The sinkhole was at 1000 SW 52nd Ave. in an area of Haile known as the Links. It opened up shortly before 7 p.m. and is the third sinkhole to cave in at that particular spot, neighbors said.
Bill Clark was parking his 2002 Wrangler after a trip to the grocery store when he felt the earth give way.
“There was this sinking feeling. The front wheel went down into a hole so I put it into four-wheel drive and tried to reverse out of there, but it wasn’t in the cards,” Clark said. “I opened the door and leaped to the pavement. I was scared. I didn’t know what was happening at first. When I got out I thought, ‘Oh my goodness’.”
Much of the front passenger side of the Jeep ended up in the hole, with the back of the Jeep sticking up in the air. A tow truck with a crane was called to fetch it out of the hole.
One side of the sinkhole followed the asphalt edge of a patched area.
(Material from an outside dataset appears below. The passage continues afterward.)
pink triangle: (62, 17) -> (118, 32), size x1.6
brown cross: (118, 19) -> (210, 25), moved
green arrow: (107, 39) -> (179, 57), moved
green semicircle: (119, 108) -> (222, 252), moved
Neighbor Diane McAlhany said sinkholes have opened at the spot three times over the past six years.
McAlhany said they were filled each time. The first was the largest.
“It occurs when we have a lot of rain, which washes it out,” she said. “I actually got sinkhole coverage on my property this year.”
Western Alachua County is prone to sinkholes because of its limestone karst geology.
They often form during droughts because the groundwater table is low. When a heavy rain occurs, the weight of the surface water can cause the earth to cave into the void.